The State Scientific and Technical Library of Ukraine holds an important position in the digitization and advancement of the national research infrastructure. The library has undertaken a number of projects in this endeavor. Among successful projects are:

Open Ukrainian Citation Index (OUCI) is a search engine and a citation database based on publication metadata from Crossref members. OUCI is intended to simplify the search of scientific publications, to attract the editors’ attention to the problem of completeness and quality of the metadata of Ukrainian scholarly publications, and will allow bibliometricians to freely study the relations between authors and documents from various disciplines, in particular in the field of social sciences and humanities. This project is aimed at supporting the Initiative for Open Citations.

Within the framework of Ukrainian-German scientific cooperation, aimed at strengthening scientific and research cooperation, SSTL with TIB Technische Informationsbibliothek successfully collaborated on a joint project FAIR Research Information in Open Infrastructures (FAIRIO). As a result a roadmap towards application of the FAIR data principles on research information (metadata) and facilitation of CRIS technologies was developed and published. In their study, the authors emphasized the need for research performing institutions to prevent proprietary companies from monopolizing research information, drawing attention to the similar situation witnessed in the scientific publishing market. They concluded that all scholarly metadata, including abstracts, should be licensed under a CC0 license without any exceptions, ensuring open and unrestricted access to research information.

Ukrainian Research Information System (URIS) is a system designed to efficiently collect, manage, and present information on scientific activities and ongoing research conducted by Ukrainian researchers. It encompasses a wide range of research outputs, projects, organizations, research equipment and facilities. As part of its future development, URIS aims to expand its functionality to serve as a gateway for booking technological services and research infrastructures. Furthermore, it is anticipated that URIS will provide access to government services associated with the research domain in the future, thereby streamlining and enhancing the research ecosystem.

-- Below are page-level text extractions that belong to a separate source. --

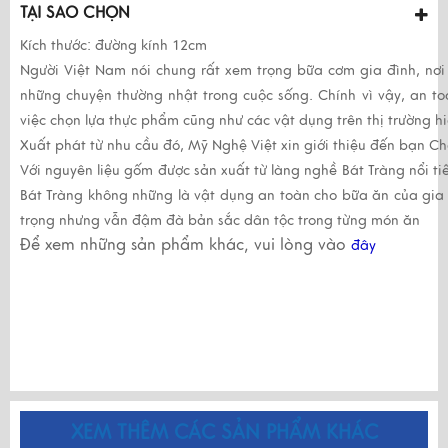
TẠI SAO CHỌN
Kích thước
: đường kính 12cm
Người Việt Nam nói chung rất xem trọng bữa cơm gia đình, nơi q
những chuyện thường nhật trong cuộc sống. Chính vì vậy, an to
việc chọn lựa thực phẩm cũng như các vật dụng trên thị trường h
Xuất phát từ nhu cầu đó,
Mỹ Nghệ Việt
xin giới thiệu đến bạn
Ch
Với nguyên liệu gốm được sản xuất từ làng nghề Bát Tràng nổi t
Bát Tràng
không những là vật dụng an toàn cho bữa ăn của gia
trọng nhưng vẫn đậm đà bản sắc dân tộc trong từng món ăn
Để xem những sản phẩm khác, vui lòng vào
đây
XEM THÊM CÁC SẢN PHẨM KHÁC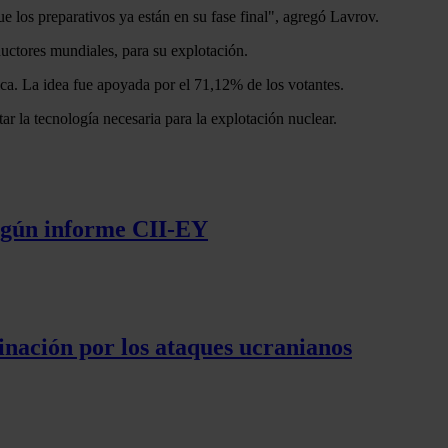
e los preparativos ya están en su fase final", agregó Lavrov.
ductores mundiales, para su explotación.
ica. La idea fue apoyada por el 71,12% de los votantes.
tar la tecnología necesaria para la explotación nuclear.
según informe CII-EY
inación por los ataques ucranianos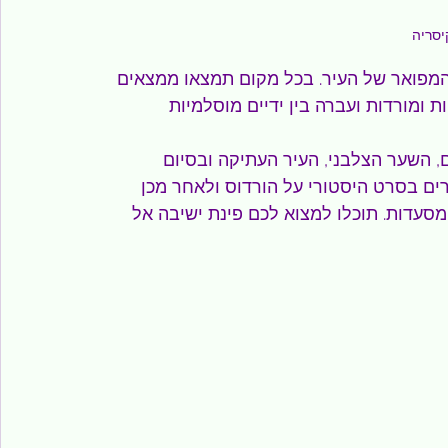
יסריה
 המפואר של העיר. בכל מקום תמצאו ממצאים 
ת ומורדות ועברה בין ידיים מוסלמיות 
, השער הצלבני, העיר העתיקה ובסיום 
ים בסרט היסטורי על הורדוס ולאחר מכן 
מסעדות. תוכלו למצוא לכם פינת ישיבה אל 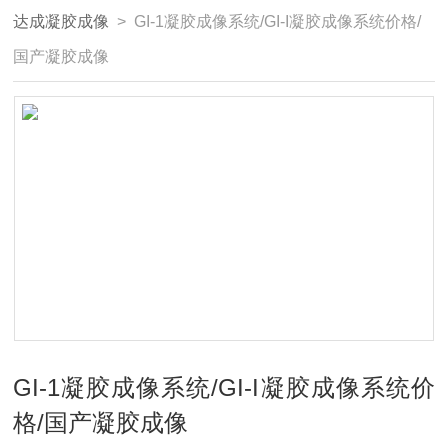
达成凝胶成像
> GI-1凝胶成像系统/GI-I凝胶成像系统价格/
国产凝胶成像
GI-1凝胶成像系统/GI-I凝胶成像系统价
格/国产凝胶成像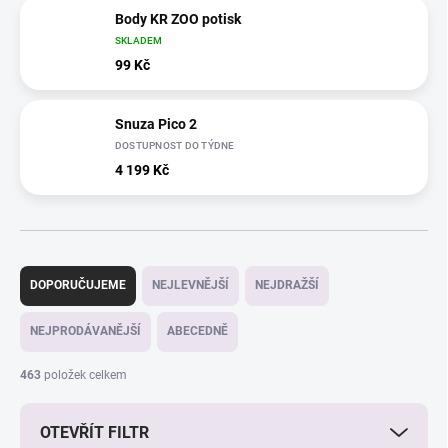
Body KR ZOO potisk
SKLADEM
99 Kč
Snuza Pico 2
DOSTUPNOST DO TÝDNE
4 199 Kč
Ř
a
DOPORUČUJEME
NEJLEVNĚJŠÍ
NEJDRAŽŠÍ
z
e
NEJPRODÁVANĚJŠÍ
ABECEDNĚ
n
í
463
položek celkem
p
r
OTEVŘÍT FILTR
o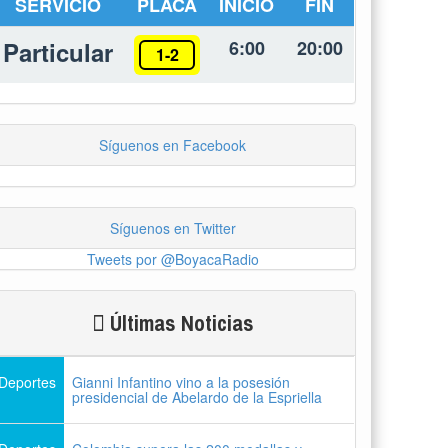
SERVICIO
PLACA
INICIO
FIN
Particular
6:00
20:00
1-2
Síguenos en Facebook
Síguenos en Twitter
Tweets por @BoyacaRadio
Últimas Noticias
Deportes
Gianni Infantino vino a la posesión
presidencial de Abelardo de la Espriella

National ORCID Consortia. In October 2022, SSTL took the initiative to establish National ORCID Consortia, forming the consortium with 17 members, including key universities and research performing organizations. As the Consortia Lead organization, SSTL is committed to enhancing the visibility of Ukrainian research and researchers through consortia objectives - improving metadata quality at a national level, making national research domain more transparent, supporting National Open Access Action Plan adapted by the Government of Ukraine on October, 8th 2023.